- [GOAL OF THE EXERCISE]
The required result is a copy of each line below in which "Coiffure" appears.

Saved data entries:

=== Section Start ===

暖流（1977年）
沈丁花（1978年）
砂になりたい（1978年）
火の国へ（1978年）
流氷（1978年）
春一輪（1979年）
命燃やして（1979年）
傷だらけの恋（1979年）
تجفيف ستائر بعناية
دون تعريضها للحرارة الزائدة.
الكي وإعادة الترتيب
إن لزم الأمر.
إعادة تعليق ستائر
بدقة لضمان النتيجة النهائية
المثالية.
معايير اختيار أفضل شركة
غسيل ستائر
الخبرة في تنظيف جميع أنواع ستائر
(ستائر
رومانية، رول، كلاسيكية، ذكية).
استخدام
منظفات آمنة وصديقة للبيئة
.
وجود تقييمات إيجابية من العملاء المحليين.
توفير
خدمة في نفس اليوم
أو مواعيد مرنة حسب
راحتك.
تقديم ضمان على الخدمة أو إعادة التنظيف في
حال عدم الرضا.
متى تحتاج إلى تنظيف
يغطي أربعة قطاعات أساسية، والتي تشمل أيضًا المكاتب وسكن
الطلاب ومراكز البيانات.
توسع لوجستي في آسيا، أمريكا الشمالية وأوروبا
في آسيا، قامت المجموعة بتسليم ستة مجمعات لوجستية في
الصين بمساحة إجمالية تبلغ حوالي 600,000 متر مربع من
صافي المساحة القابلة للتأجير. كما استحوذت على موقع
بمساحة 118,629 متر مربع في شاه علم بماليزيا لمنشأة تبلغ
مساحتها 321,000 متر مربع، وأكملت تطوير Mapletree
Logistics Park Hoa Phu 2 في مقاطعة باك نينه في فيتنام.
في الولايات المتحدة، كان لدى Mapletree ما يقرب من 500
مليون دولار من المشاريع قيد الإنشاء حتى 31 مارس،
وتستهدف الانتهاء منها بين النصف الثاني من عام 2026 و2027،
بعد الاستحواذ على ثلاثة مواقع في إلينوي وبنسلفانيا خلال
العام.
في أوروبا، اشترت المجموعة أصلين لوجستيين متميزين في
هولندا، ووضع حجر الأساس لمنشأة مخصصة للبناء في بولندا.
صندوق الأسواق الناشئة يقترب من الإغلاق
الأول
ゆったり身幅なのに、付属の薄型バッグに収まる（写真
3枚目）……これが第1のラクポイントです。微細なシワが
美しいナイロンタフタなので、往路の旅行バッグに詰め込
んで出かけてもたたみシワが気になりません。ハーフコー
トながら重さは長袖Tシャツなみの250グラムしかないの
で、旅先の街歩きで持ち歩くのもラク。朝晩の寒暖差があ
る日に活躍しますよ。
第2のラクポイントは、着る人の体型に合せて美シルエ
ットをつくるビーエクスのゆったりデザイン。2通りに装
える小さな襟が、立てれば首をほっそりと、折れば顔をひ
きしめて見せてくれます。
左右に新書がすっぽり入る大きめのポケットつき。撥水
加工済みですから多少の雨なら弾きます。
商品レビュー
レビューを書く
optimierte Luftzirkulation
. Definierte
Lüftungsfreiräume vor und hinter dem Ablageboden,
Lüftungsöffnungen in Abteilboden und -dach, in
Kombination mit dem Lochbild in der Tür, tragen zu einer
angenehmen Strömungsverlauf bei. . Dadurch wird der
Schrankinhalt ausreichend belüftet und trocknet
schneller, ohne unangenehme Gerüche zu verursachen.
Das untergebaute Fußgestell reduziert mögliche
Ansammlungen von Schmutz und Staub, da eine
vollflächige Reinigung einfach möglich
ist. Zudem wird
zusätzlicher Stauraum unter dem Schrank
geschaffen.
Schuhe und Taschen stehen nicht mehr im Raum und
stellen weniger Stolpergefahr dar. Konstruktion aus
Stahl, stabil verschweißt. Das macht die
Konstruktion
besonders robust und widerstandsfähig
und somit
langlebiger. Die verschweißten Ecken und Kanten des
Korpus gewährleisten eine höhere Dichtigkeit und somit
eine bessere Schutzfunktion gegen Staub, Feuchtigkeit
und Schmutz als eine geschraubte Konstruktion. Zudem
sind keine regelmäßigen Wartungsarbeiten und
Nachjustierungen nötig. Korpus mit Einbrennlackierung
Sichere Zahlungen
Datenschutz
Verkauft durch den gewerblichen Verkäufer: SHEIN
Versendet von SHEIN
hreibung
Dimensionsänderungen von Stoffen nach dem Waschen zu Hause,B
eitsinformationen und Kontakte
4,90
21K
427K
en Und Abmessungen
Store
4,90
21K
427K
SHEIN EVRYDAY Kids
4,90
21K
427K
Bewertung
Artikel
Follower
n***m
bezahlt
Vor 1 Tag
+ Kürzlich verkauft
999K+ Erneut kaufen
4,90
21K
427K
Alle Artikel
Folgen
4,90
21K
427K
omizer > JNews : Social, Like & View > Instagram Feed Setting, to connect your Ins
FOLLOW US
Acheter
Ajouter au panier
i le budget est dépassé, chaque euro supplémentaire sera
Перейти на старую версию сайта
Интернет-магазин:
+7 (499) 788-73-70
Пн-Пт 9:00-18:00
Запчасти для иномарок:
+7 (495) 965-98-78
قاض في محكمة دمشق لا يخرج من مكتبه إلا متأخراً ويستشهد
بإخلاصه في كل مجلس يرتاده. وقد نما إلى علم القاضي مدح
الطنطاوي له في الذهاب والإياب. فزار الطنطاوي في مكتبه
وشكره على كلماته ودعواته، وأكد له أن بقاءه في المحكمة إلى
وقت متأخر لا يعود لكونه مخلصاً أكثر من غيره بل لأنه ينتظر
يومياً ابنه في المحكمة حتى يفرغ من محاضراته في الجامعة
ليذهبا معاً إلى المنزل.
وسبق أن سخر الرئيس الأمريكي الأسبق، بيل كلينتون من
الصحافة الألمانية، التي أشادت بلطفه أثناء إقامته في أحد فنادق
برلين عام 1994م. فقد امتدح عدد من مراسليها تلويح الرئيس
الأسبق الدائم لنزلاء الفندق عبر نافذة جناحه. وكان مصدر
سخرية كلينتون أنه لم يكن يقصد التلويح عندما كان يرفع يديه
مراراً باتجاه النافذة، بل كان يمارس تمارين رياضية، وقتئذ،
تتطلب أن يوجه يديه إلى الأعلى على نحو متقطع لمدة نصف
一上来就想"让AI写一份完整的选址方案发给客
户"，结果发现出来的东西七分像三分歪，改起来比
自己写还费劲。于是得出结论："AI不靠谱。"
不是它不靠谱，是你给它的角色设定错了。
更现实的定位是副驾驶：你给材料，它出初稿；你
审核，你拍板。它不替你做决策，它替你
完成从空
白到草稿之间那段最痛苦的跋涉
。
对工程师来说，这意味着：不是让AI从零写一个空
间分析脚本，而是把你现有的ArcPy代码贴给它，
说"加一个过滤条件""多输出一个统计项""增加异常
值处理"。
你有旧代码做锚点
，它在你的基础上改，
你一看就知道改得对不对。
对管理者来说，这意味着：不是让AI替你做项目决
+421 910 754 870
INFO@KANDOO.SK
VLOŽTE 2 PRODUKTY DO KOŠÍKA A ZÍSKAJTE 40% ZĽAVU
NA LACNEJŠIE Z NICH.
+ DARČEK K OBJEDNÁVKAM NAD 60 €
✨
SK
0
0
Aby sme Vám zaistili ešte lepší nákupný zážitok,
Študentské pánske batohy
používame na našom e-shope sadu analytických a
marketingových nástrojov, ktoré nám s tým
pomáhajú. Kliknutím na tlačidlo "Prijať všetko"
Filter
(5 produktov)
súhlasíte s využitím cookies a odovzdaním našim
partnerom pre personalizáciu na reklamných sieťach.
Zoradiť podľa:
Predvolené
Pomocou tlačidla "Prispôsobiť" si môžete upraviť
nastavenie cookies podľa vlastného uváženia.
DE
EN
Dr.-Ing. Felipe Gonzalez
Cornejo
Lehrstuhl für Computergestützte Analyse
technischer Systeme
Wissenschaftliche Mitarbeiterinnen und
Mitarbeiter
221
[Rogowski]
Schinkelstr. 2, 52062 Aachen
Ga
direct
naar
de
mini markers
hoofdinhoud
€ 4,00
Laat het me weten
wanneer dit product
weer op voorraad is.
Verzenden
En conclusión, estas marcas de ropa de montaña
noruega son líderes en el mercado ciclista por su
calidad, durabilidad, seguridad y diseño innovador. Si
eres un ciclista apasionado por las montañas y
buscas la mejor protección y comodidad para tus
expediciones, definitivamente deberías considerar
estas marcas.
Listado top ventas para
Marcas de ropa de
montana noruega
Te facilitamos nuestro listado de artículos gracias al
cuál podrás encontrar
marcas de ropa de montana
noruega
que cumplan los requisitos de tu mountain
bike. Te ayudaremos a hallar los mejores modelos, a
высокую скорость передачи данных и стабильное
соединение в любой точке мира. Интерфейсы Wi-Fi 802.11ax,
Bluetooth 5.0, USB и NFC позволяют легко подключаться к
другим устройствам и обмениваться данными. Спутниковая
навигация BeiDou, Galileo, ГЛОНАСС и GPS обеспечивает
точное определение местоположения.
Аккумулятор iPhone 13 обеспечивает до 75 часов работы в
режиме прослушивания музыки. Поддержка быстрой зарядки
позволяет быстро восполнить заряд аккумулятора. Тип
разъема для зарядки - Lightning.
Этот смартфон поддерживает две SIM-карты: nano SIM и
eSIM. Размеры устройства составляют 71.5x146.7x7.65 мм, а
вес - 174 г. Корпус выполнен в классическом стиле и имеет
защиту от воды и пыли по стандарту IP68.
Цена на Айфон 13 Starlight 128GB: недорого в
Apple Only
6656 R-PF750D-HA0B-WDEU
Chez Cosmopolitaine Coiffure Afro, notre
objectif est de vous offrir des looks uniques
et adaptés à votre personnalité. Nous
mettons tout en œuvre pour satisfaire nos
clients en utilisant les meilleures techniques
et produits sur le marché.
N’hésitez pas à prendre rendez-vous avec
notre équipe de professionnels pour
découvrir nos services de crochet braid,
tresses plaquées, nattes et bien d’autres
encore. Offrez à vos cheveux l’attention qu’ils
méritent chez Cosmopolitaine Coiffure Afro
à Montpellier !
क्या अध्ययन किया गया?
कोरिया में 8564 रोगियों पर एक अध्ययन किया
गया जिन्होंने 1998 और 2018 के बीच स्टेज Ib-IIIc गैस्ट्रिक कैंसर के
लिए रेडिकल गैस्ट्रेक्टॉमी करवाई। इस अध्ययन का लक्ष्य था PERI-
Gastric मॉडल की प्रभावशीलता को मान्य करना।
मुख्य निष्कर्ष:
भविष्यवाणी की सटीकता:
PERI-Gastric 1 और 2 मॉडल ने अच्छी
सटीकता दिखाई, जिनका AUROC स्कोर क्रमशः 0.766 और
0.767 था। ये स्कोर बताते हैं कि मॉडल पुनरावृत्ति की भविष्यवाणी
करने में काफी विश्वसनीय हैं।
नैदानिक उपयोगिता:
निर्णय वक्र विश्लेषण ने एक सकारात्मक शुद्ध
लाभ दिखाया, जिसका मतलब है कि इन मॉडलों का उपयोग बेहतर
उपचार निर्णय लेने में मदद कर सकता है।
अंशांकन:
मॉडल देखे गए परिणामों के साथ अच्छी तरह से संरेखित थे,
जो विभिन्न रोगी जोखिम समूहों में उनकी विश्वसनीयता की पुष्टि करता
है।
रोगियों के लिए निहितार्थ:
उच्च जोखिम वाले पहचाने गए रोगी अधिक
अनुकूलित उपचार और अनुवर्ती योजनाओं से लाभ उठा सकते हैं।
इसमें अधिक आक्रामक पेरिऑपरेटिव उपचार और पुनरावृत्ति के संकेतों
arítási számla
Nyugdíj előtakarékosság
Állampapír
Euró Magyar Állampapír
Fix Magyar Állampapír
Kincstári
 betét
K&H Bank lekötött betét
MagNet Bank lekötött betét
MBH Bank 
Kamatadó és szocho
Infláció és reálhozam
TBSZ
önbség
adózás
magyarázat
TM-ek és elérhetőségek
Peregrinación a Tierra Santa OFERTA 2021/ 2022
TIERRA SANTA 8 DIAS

=== Section End ===

- [COMPLETED TASK]
Chez Cosmopolitaine Coiffure Afro, notre
méritent chez Cosmopolitaine Coiffure Afro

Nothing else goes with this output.